Com a mudança no trono, passou a ser princesa herdeira da Noruega. Ela também superou na linha sucessória o irmão mais novo, o príncipe Sverre Magnus, graças às regras de primogenitura adotadas pelo país.
Ingrid Alexandra estudou na Austrália e retornou à Noruega para continuar sua formação na Universidade de Oslo, além de também ter servido nas Forças Armadas norueguesas.
Quando assumir o trono, ela poderá se tornar a primeira rainha reinante do país desde Margarida 1ª, que morreu em 1412.
Elisabeth, da Bélgica
A princesa Elisabeth, da Bélgica, é a filha mais velha do rei Philippe e da rainha Mathilde. Nascida em 25 de outubro de 2001, ela ocupa o primeiro lugar na sucessão ao trono belga.

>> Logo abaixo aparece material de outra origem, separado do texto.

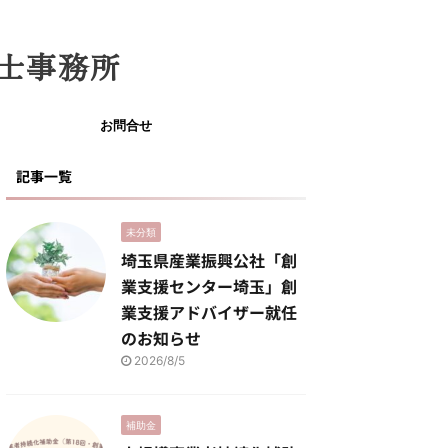
士事務所
お問合せ
記事一覧
未分類
埼玉県産業振興公社「創
業支援センター埼玉」創
業支援アドバイザー就任
のお知らせ
2026/8/5
補助金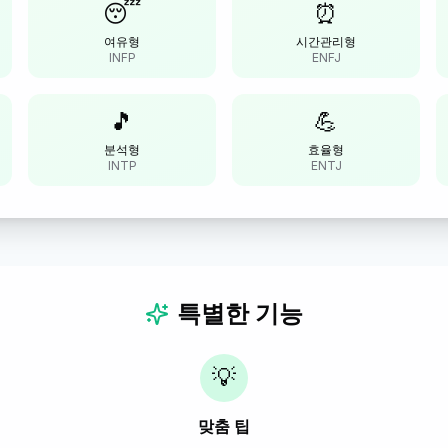
😴
⏰
여유형
시간관리형
INFP
ENFJ
🎵
💪
분석형
효율형
INTP
ENTJ
특별한 기능
💡
맞춤 팁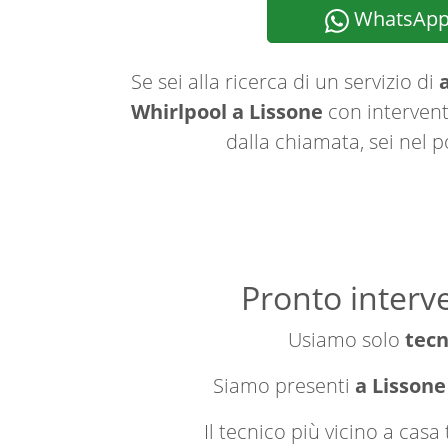
WhatsAp
Se sei alla ricerca di un servizio di
a
Whirlpool a Lissone
con interventi
dalla chiamata, sei nel p
Pronto interve
Usiamo solo
tecn
Siamo presenti
a Lissone
Il tecnico più vicino a cas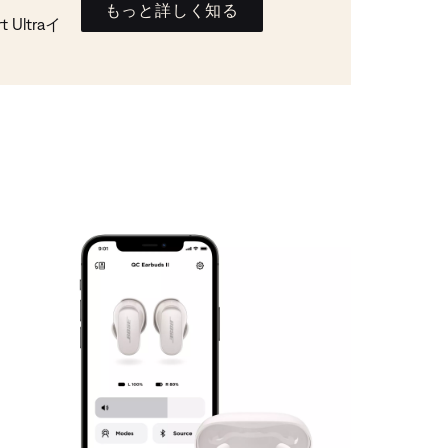
もっと詳しく知る
Ultraイ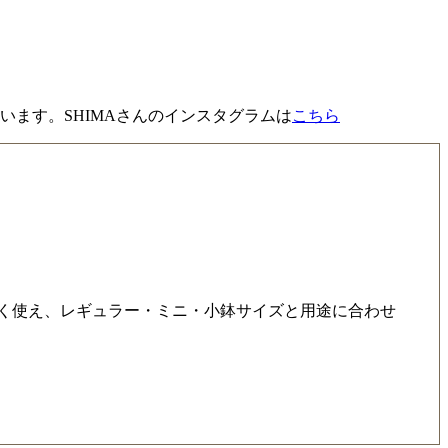
います。SHIMAさんのインスタグラムは
こちら
長く使え、レギュラー・ミニ・小鉢サイズと用途に合わせ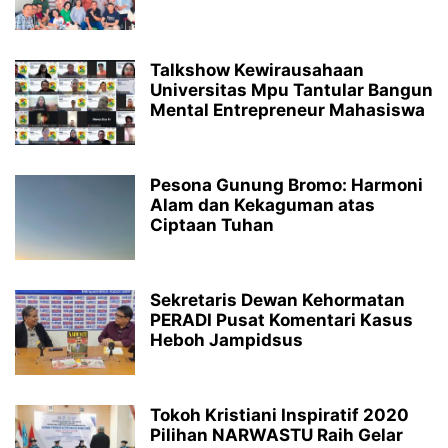
Talkshow Kewirausahaan
Universitas Mpu Tantular Bangun
Mental Entrepreneur Mahasiswa
Pesona Gunung Bromo: Harmoni
Alam dan Kekaguman atas
Ciptaan Tuhan
Sekretaris Dewan Kehormatan
PERADI Pusat Komentari Kasus
Heboh Jampidsus
Tokoh Kristiani Inspiratif 2020
Pilihan NARWASTU Raih Gelar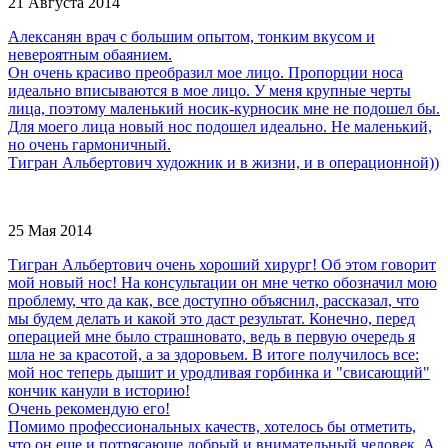
21 Августа 2014
Алексанян врач с большим опытом, тонким вкусом и
невероятным обаянием.
Он очень красиво преобразил мое лицо. Пропорции носа
идеально вписываются в мое лицо. У меня крупные черты
лица, поэтому маленький носик-курносик мне не подошел бы.
Для моего лица новый нос подошел идеально. Не маленький,
но очень гармоничный.
Тигран Альбертович художник и в жизни, и в операционной))
25 Мая 2014
Тигран Альбертович очень хороший хирург! Об этом говорит
мой новый нос! На консультации он мне четко обозначил мою
проблему, что да как, все доступно объяснил, рассказал, что
мы будем делать и какой это даст результат. Конечно, перед
операцией мне было страшновато, ведь в первую очередь я
шла не за красотой, а за здоровьем. В итоге получилось все:
мой нос теперь дышит и уродливая горбинка и "свисающий"
кончик канули в историю!
Очень рекомендую его!
Помимо профессиональных качеств, хотелось бы отметить,
что он еще и потрясающе добрый и внимательный человек. А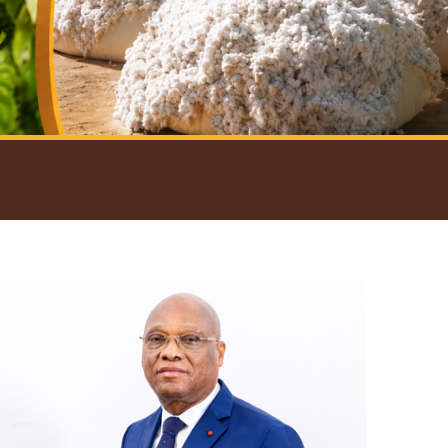
introductif du Gouverneur
Open
configuration
options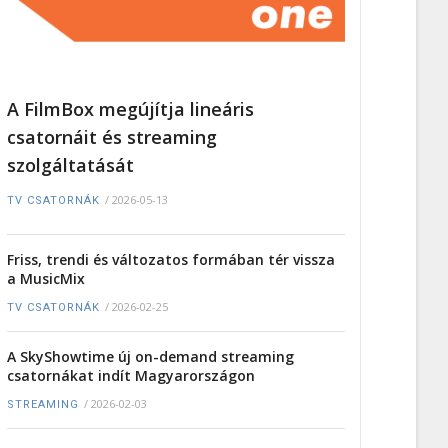
A FilmBox megújítja lineáris
csatornáit és streaming
szolgáltatását
/
2026-05-13
TV CSATORNÁK
Friss, trendi és változatos formában tér vissza
a MusicMix
/
2026-02-25
TV CSATORNÁK
A SkyShowtime új on-demand streaming
csatornákat indít Magyarországon
/
2026-02-03
STREAMING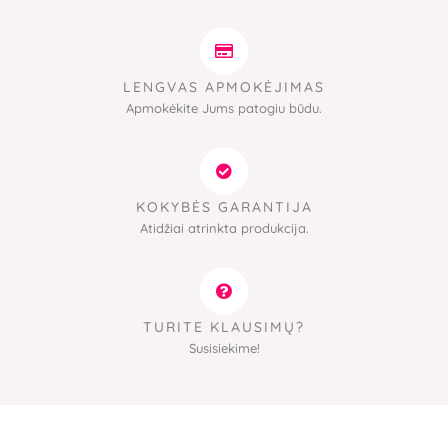
LENGVAS APMOKĖJIMAS
Apmokėkite Jums patogiu būdu.
KOKYBĖS GARANTIJA
Atidžiai atrinkta produkcija.
TURITE KLAUSIMŲ?
Susisiekime!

A jovem se tornou herdeira do trono após a ascensão de seu pai, em 2013. Sua chegada ao poder representará uma mudança histórica para a Bélgica: ela será a primeira mulher a ocupar o trono do país desde a adoção da primogenitura absoluta.
Formada em história e política, Elisabeth também passou por treinamento militar e estudou na Universidade de Oxford. A preparação tem como objetivo aproximá-la das responsabilidades que terá quando se tornar chefe de Estado.
Leonor, da Espanha
Leonor, atual princesa das Asturias, tem 20 anos e é a filha mais velha do rei Felipe 6º e da rainha Letizia.
Nascida em 31 de outubro de 2005, Leonor vem sendo preparada gradualmente para o futuro papel de chefe de Estado. Em 2023, aos 18 anos, jurou fidelidade à Constituição espanhola diante do Parlamento, uma das principais etapas de sua preparação para o trono.
Quando se tornar rainha, Leonor será a primeira mulher a reinar na Espanha desde Isabel 2ª, que governou no século 19. Sua sucessão também depende da manutenção das atuais regras constitucionais, que ainda estabelecem preferência masculina em determinadas situações, embora ela esteja à frente da irmã mais nova, a infanta Sofía.
Catharina-Amalia, da Holanda
Catharina-Amalia é a filha mais velha do rei Willem-Alexander e da rainha Máxima. Nascida em 7 de dezembro de 2003, ela é a primeira na linha de sucessão ao trono da Holanda.
Conhecida oficialmente como princesa de Orange, Amalia assumiu o título de herdeira quando o pai se tornou rei, em 2013. A monarquia neerlandesa adota a primogenitura absoluta, portanto suas duas irmãs mais novas não podem ultrapassá-la na sucessão.
A futura rainha estudou política, psicologia, direito e economia na Universidade de Amsterdã. Assim como outras herdeiras europeias de sua geração, vem gradualmente assumindo compromissos públicos e se preparando para representar o país.
Victoria, da Suécia
Victoria, da Suécia, é a mais velha entre as futuras rainhas desta geração. Nascida em 14 de julho de 1977, ela é filha do rei Carl 16º Gustaf e da rainha Silvia e ocupa a primeira posição na sucessão sueca.
Victoria se tornou herdeira direta após uma mudança nas regras de sucessão que passou a privilegiar o filho mais velho independentemente do sexo. Com isso, ela ultrapassou o irmão mais novo, o príncipe Carl Philip.
A princesa herdeira é casada com Daniel Westling, com quem tem dois filhos: Estelle e Oscar. Quando assumir o trono, Victoria se tornará a quarta rainha reinante da história moderna da Suécia e dará continuidade a uma linhagem que já teve outras mulheres no comando da monarquia.